Jeff Wells: It means less independence, which in today’s system means the providers are improperly incentivized to increase health care consumption, not prevent it. Hospitals are big businesses, and primary care is the loss leader that brings the masses to their doors and paves the way for consuming their priciest services—like imaging and surgery.

Christopher Habig: It is bad. Hospitals earn more money by keeping people sick. They have no interest in healing a patient. They have no interest in letting their primary care physicians help patients. They want referrals. They want you to have surgery, whether you need it or not.

What is “value-based care” and how is it different from how most health systems operate today?

Christopher Habig: This is another great buzzword that means something different than it sounds. Value-based care just means that a hospital will be penalized financially if a patient has to come back. The hospital says that it is “at risk,” meaning it would lose money if a patient was re-admitted. It will most likely lead to hospitals discharging patients into long-term care facilities that they control just to get them out of the hospital. This also means that they’ll probably start penalizing physicians financially, leading to more doctors leaving the medical field.

Jeff Wells: Today’s health systems operate on volume—more procedures, more visits, more money. It’s transactional. Value-based care operates on outcomes and is based on relationships. We operate a value-based model at Marathon Health, and our providers spend 32 minutes with each patient on average—considerably more than in the traditional setting. As a provider in the value-based model, I’m digging into family history, mental health, nutritional and exercise habits. If I don’t have the time to ask the questions that help us identify true root causes and build relationships that engender trust, how can I drive sustainable change? Without sustainable change, how can we transform a health care system that keeps spending more and getting less? The simple answer is, we can’t.

What health care models are showing the most promise today, and what can we learn from these disruptors?

Jeff Wells: Patient-centered models of care show the most promise. The only way we change the perception of health care in this country is if we change how we deliver care. Care must be relationship-based. For Marathon, we focus on the Quadruple Aim: empowering world-class providers, creating amazing patient experiences, improving health outcomes, and lowering health care costs. We give providers the tools they need to succeed, such as better data, programs to manage chronic conditions, and visibility into the patient’s full medical journey. We build a long-term relationship with the patients, and act as their “home base” for all of their health care needs, whether it be preventive care, needing a surgery, understanding a bill, or finding the right benefits program.

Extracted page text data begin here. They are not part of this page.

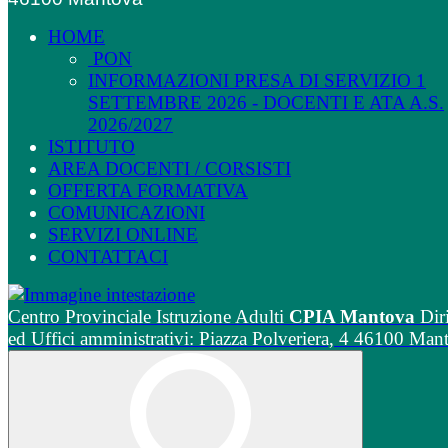
HOME
PON
INFORMAZIONI PRESA DI SERVIZIO 1
SETTEMBRE 2026 - DOCENTI E ATA A.S.
2026/2027
ISTITUTO
AREA DOCENTI / CORSISTI
OFFERTA FORMATIVA
COMUNICAZIONI
SERVIZI ONLINE
CONTATTACI
Centro Provinciale Istruzione Adulti
CPIA Mantova
Dir
ed Uffici amministrativi: Piazza Polveriera, 4 46100 Man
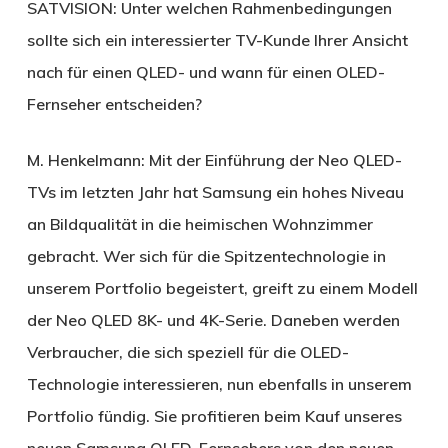
SATVISION:
Unter welchen Rahmenbedingungen
sollte sich ein interessierter TV-Kunde Ihrer Ansicht
nach für einen QLED- und wann für einen OLED-
Fernseher entscheiden?
M. Henkelmann:
Mit der Einführung der Neo QLED-
TVs im letzten Jahr hat Samsung ein hohes Niveau
an Bildqualität in die heimischen Wohnzimmer
gebracht. Wer sich für die Spitzentechnologie in
unserem Portfolio begeistert, greift zu einem Modell
der Neo QLED 8K- und 4K-Serie. Daneben werden
Verbraucher, die sich speziell für die OLED-
Technologie interessieren, nun ebenfalls in unserem
Portfolio fündig. Sie profitieren beim Kauf unseres
neuen Samsung OLED-Fernsehers von den neuen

Christopher Habig: Membership-based health care. Direct primary care or concierge business models show that everyone wants simplicity. Easy to understand monthly prices, no copays or barriers. It is an old-school way of practicing medicine that frees up our doctors and actually respects our patients.

What can be done relatively quickly to improve our health care system? And what are some longer-term fixes?

Christopher Habig: At the state level, abolish non-compete agreements for physicians. This would allow patients to maintain the continuity of care from a trusted physician regardless of where that doctor worked. Enforce price transparency laws. Longer term, get hospitals out of the primary care business. At the federal level, de-couple commercial insurance from employment, make premiums tax-deductible for individuals. Increase funding for physician residency programs.

Jeff Wells: A quick fix is to over-invest in primary care. Studies have proven in a variety of ways that when individuals utilize high quality, independent primary care they live healthier lives and cost the health care system less money. Longer term, we need to demand more from our health plans and hospital systems to hold them accountable for bending the cost curve, not simply providing more and more unnecessary care at increasing costs.